La fraîcheur des données est gérée honnêtement et de manière inégale, par choix. Les classements de revenus suivent un reporting par mois calendaire ; les ressources de backlinks de commentaires et d'outils AI sont mises à jour quotidiennement ; les autres attributs de site affichent leur propre date pertinente sur la page. Si vous avez besoin d'une vérité de revenus au jour le jour, ce produit n'est pas fait pour cela. Conséquence pratique : Build or Skip est un outil à rythme mensuel plutôt qu'un fil d'actualité en direct — vous y jetez un œil, vous passez en revue ce qui a changé, puis vous passez à autre chose.

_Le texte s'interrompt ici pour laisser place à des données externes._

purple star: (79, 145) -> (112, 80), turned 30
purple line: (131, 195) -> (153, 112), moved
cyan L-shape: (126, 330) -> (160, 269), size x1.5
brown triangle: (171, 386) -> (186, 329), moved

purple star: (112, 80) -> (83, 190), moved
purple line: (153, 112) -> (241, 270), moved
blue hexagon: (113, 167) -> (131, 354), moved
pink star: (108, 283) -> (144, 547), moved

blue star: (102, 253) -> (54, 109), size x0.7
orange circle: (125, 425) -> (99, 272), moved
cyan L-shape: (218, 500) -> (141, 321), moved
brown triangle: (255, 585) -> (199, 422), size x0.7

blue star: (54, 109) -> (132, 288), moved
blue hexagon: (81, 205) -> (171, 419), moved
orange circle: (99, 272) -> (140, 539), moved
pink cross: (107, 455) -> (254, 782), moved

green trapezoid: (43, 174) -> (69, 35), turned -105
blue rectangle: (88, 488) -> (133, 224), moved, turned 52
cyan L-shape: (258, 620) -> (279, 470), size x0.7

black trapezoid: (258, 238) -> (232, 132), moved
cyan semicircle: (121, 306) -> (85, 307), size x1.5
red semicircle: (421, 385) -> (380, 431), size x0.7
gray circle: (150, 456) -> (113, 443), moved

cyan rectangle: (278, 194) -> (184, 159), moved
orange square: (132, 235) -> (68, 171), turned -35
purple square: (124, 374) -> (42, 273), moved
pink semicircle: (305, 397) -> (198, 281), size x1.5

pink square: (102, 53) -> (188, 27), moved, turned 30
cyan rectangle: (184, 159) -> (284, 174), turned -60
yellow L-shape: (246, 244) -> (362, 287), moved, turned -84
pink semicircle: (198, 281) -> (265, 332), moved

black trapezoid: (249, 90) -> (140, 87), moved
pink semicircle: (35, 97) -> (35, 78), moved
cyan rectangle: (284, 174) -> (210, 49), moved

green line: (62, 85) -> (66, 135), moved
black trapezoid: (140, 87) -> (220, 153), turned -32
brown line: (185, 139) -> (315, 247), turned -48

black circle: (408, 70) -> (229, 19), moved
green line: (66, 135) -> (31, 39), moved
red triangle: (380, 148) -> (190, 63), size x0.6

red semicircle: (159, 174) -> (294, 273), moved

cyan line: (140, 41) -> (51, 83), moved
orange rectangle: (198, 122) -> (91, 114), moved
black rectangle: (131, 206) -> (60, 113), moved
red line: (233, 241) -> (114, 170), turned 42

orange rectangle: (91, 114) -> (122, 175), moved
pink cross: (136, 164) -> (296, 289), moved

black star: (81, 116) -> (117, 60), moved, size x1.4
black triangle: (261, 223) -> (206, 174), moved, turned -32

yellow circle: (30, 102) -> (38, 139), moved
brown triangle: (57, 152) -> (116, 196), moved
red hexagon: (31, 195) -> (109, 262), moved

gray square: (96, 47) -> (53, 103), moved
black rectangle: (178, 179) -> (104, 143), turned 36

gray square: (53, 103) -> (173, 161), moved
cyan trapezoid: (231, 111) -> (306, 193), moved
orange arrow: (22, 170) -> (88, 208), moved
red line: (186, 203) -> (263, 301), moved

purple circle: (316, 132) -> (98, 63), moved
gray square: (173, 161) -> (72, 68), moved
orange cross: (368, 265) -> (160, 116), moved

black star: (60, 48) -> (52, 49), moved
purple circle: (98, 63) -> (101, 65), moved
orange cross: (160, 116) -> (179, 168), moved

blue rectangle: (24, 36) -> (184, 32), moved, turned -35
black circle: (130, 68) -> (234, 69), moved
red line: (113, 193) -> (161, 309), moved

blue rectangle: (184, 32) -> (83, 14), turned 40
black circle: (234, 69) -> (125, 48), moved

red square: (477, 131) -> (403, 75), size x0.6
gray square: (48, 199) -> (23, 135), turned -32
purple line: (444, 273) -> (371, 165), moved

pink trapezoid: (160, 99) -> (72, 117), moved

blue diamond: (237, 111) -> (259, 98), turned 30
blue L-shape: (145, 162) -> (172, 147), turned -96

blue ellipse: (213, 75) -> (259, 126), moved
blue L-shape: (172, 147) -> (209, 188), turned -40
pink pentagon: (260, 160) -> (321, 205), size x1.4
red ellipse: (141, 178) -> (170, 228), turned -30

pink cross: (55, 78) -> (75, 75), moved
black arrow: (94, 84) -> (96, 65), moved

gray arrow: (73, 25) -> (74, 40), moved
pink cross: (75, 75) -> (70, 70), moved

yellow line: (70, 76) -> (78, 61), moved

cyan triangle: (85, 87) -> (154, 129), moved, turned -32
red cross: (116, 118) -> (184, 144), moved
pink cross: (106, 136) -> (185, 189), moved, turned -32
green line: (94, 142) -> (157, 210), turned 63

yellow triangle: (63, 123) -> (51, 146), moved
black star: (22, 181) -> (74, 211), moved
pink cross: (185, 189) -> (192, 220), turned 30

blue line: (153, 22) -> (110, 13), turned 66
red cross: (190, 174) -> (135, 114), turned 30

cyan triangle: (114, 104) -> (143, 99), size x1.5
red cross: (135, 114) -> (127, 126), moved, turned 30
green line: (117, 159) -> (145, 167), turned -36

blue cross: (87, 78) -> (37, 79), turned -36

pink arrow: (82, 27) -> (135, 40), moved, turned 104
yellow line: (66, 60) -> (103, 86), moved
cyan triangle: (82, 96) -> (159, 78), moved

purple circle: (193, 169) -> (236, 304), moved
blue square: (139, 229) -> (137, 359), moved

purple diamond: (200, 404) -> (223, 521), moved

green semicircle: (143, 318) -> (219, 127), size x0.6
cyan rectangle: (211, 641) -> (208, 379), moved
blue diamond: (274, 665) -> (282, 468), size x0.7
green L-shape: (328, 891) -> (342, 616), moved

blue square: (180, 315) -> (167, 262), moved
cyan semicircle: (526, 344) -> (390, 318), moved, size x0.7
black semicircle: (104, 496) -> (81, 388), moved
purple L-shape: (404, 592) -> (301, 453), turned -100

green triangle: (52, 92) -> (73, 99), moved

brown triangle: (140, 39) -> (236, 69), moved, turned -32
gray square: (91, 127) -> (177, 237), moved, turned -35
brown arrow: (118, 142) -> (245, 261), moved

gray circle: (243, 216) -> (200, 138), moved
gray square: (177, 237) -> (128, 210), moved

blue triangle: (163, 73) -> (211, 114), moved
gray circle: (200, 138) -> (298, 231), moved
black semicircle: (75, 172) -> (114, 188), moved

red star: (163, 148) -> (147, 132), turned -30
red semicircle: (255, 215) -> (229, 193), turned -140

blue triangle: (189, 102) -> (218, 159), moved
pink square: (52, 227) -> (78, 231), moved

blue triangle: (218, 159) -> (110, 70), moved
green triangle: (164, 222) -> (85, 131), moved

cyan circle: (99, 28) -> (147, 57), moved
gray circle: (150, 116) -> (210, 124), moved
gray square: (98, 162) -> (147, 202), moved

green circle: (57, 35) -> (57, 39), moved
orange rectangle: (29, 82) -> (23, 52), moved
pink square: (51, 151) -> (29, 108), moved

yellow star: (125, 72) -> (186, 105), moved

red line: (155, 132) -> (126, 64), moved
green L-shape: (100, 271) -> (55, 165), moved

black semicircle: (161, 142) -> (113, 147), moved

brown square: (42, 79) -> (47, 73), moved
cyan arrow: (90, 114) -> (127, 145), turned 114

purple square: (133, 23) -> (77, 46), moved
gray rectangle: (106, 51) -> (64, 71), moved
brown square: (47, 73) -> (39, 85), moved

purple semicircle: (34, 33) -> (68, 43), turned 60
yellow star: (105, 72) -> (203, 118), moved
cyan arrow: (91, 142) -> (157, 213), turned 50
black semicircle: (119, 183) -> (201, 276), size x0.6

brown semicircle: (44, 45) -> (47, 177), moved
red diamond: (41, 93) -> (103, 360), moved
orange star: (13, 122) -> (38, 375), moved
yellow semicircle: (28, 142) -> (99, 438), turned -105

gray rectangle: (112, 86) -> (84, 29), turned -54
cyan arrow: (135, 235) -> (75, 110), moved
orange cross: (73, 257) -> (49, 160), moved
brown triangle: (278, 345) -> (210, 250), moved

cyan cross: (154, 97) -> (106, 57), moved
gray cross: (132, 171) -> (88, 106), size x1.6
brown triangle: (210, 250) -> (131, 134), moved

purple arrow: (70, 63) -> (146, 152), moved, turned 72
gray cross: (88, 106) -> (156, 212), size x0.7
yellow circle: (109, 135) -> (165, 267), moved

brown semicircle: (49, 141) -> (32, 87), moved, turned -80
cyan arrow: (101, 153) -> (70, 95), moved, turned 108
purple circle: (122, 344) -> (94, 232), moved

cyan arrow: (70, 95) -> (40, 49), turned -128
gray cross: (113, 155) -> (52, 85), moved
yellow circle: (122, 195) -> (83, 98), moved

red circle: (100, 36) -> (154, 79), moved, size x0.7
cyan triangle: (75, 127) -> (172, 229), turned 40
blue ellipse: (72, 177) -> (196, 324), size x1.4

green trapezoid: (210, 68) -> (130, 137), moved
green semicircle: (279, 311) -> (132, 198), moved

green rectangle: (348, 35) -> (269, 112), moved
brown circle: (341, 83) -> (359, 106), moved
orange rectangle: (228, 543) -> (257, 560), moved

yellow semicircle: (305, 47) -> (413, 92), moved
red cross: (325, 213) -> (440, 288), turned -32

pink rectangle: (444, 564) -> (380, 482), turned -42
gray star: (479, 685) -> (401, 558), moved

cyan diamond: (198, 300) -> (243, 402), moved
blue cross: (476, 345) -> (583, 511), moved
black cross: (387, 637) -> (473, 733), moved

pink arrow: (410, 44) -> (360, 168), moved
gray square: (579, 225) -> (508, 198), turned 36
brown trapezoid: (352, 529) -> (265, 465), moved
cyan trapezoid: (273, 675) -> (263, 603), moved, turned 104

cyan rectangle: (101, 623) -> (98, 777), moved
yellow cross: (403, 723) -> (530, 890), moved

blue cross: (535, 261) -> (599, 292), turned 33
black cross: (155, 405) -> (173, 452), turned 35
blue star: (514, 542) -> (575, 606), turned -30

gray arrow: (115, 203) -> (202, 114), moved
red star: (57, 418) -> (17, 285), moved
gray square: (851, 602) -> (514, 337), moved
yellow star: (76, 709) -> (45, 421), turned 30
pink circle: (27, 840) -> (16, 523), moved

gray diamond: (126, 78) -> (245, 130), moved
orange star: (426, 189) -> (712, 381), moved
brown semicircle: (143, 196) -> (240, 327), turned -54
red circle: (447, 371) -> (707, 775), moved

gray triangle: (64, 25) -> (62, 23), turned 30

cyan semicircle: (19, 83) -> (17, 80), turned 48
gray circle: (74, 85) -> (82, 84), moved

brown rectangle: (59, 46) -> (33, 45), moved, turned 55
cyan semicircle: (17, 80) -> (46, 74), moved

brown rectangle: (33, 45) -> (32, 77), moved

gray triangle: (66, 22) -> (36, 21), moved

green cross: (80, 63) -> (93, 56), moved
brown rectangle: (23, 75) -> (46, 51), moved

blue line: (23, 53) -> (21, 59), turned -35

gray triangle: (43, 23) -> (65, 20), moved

À qui s'adresse Build or Skip — et ses limites assumées
Le paysage concurrentiel est assez clair. Ahrefs et Semrush restent les plateformes les plus approfondies en matière de backlinks et de DR, mais elles sont conçues pour l'analyse SEO plutôt que pour la chasse aux opportunités produit. Exploding Topics et Product Hunt font ressortir la dynamique par catégorie, mais aucun des deux ne place les preuves liées aux canaux de paiement et le comportement de pourboire sur Buy Me a Coffee à côté de l'âge du domaine dans un même tableau classé. Le créneau de Build or Skip, c'est précisément ce chevauchement : une couche de validation pour ceux qui décident ce qu'ils vont lancer ensuite.
Idéal pour les indie hackers, les créateurs de micro-SaaS, les exploitants d'annuaires et de classements, les investisseurs en noms de domaine et les spécialistes SEO qui veulent une liste mensuelle de domaines récemment enregistrés affichant déjà une activité de paiement. Passez votre chemin si vous avez besoin de revenus vérifiés, de comptes audités ou d'une estimation de marché de niveau entreprise — la plateforme elle-même prévient que les signaux sont des éléments de recherche, et non des commandes confirmées. Les points de friction, mineurs mais bien réels, sont la valeur de DR parfois étrange, les filtres verrouillés de l'offre gratuite et le fait qu'un abonnement mensuel de 19 $ ne vaut le coup que si vous exploitez réellement les données.
L'aperçu gratuit constitue le vrai test. Si vous vous surprenez à ouvrir trois ou quatre domaines candidats et à fouiller leurs catégories et leurs canaux de paiement, l'offre Pro devient vite rentable. Si vous attendez qu'on vous tende une idée toute faite, Build or Skip ne vous tendra que des preuves.